Doug Gwyn gwyn at brl-smoke.ARPA
Mon Jul 11 23:45:37 AEST 1988


In article <449 at proxftl.UUCP> bill at proxftl.UUCP (T. William Wells) writes:
>	Once upon a time I got very tired of the slowness of the
>	UNIX sort program. So I wrote a clone of it. I invented a
>	whole new algorithm for it which you could call a
>	linked-list merge sort.  It beat every other sort method
>	that I tested hands-down.  Its only drawback is the
>	memory for the linked list.  (Actually, I'd bet that
>	someone invented this sort before me, but at the time,
>	I'd never heard of anything like it.)

You don't actually need linked lists for this method; arrays of
pointers to the records will do fine.  That is known as "list merge"
sorting (see Knuth vol. 3), and it is my favorite method.

I, too, reimplemented the sort utility, although my motivation was
to sort binary records instead of text lines.  As I iteratively
improved it, it evolved into purely merge sorting, using external
"run" files when necessary and sorting the internal buffer via
list merge (originally this was done via heapsort).  Someday I
hope to polish this up and contribute it to the sources newsgroup.

>Most people who defend the notion that there are good and bad
>algorithms try to treat algorithms as if they exist in a vacuum.
>This is Idealist hokum.
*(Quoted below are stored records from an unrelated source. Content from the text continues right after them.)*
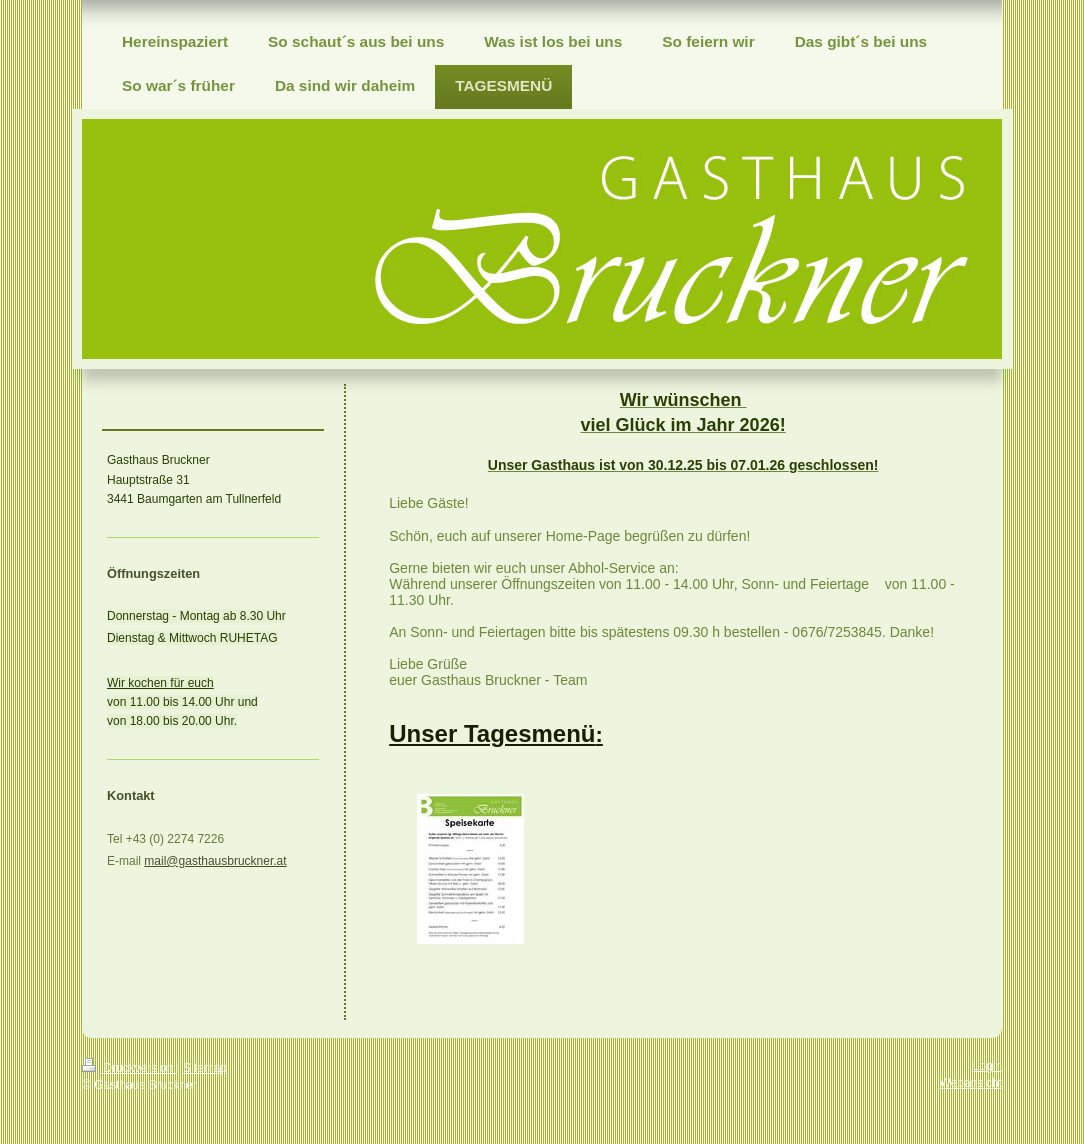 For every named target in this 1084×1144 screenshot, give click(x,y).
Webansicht (971, 1083)
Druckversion (129, 1068)
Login (987, 1066)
Algorithms exist to serve purposes, the
>quality of a given algorithm is simply how well it serves a
>given purpose and thus can not be spoken of independently of
>said purpose.

Well said, but this should be tempered with the realization that
code often survives its original intended purpose and gets pressed
into service for unanticipated uses.  Therefore it often pays off
in the long run to select an algorithm that works well enough to
not cause problems when this happens.  Some sorting methods, e.g.
bubble sort, are a real catastrophe when scaled up, so usually it
is wise to pick a method that scales better.

One of my pet peeves is code that assumes that everything will
always fit into main memory, when it would have been only slightly
more trouble to code a method that doesn't rely on that assumption.
Of course, sometimes there is a huge performance difference, but
not always -- especially when you consider that relying on virtual
memory amounts to surrendering application control over external
buffering to the operating system, which doesn't know what the
best buffering strategy for the particular application is.